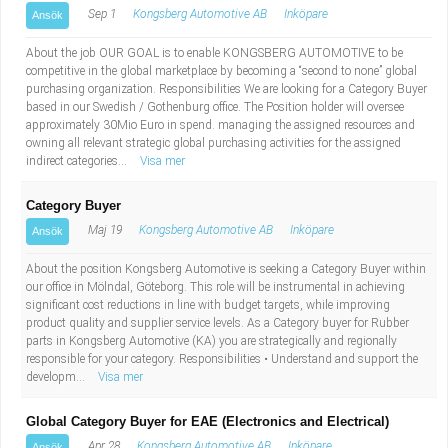
Sep 1
Kongsberg Automotive AB
Inköpare
Ansök
About the job OUR GOAL is to enable KONGSBERG AUTOMOTIVE to be
competitive in the global marketplace by becoming a “second to none” global
purchasing organization. Responsibilities We are looking for a Category Buyer
based in our Swedish / Gothenburg office. The Position holder will oversee
approximately 30Mio Euro in spend. managing the assigned resources and
owning all relevant strategic global purchasing activities for the assigned
indirect categories...
Visa mer
Category Buyer
Maj 19
Kongsberg Automotive AB
Inköpare
Ansök
About the position Kongsberg Automotive is seeking a Category Buyer within
our office in Mölndal, Göteborg. This role will be instrumental in achieving
significant cost reductions in line with budget targets, while improving
product quality and supplier service levels. As a Category buyer for Rubber
parts in Kongsberg Automotive (KA) you are strategically and regionally
responsible for your category. Responsibilities • Understand and support the
developm...
Visa mer
Global Category Buyer for EAE (Electronics and Electrical)
Apr 28
Kongsberg Automotive AB
Inköpare
Ansök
□ □ □ □ □
▸ **Your task**
Locate "responsible for your" in the data above. Then repeat, exactly, its line and each line after it through the last, adding nothing.

▸ **Answer to the problem**
responsible for your category. Responsibilities • Understand and support the
developm...
Visa mer
Global Category Buyer for EAE (Electronics and Electrical)
Apr 28
Kongsberg Automotive AB
Inköpare
Ansök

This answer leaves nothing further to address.